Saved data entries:
=== Section Start ===

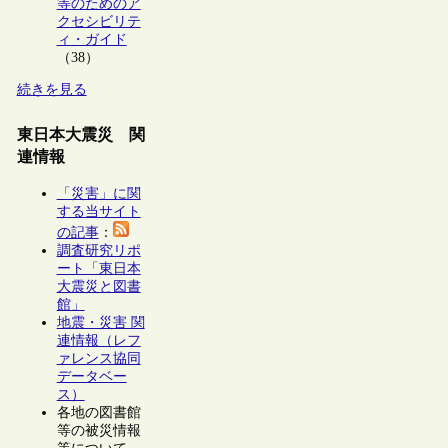
等のためのア
クセシビリテ
ィ・ガイド
（38）
続きを見る
東日本大震災 関
連情報
「災害」に関
する当サイト
の記事
：
調査研究リポ
ート「東日本
大震災と図書
館」
地震・災害 関
連情報（レフ
ァレンス協同
データベー
ス）
各地の図書館
等の被災情報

=== Section End ===

• What is required
In your copy of the records above, include every line exactly but no pictures.

• Solution to the problem
等のためのア
クセシビリテ
ィ・ガイド
（38）
続きを見る
東日本大震災 関
連情報
「災害」に関
する当サイト
の記事
：
調査研究リポ
ート「東日本
大震災と図書
館」
地震・災害 関
連情報（レフ
ァレンス協同
データベー
ス）
各地の図書館
等の被災情報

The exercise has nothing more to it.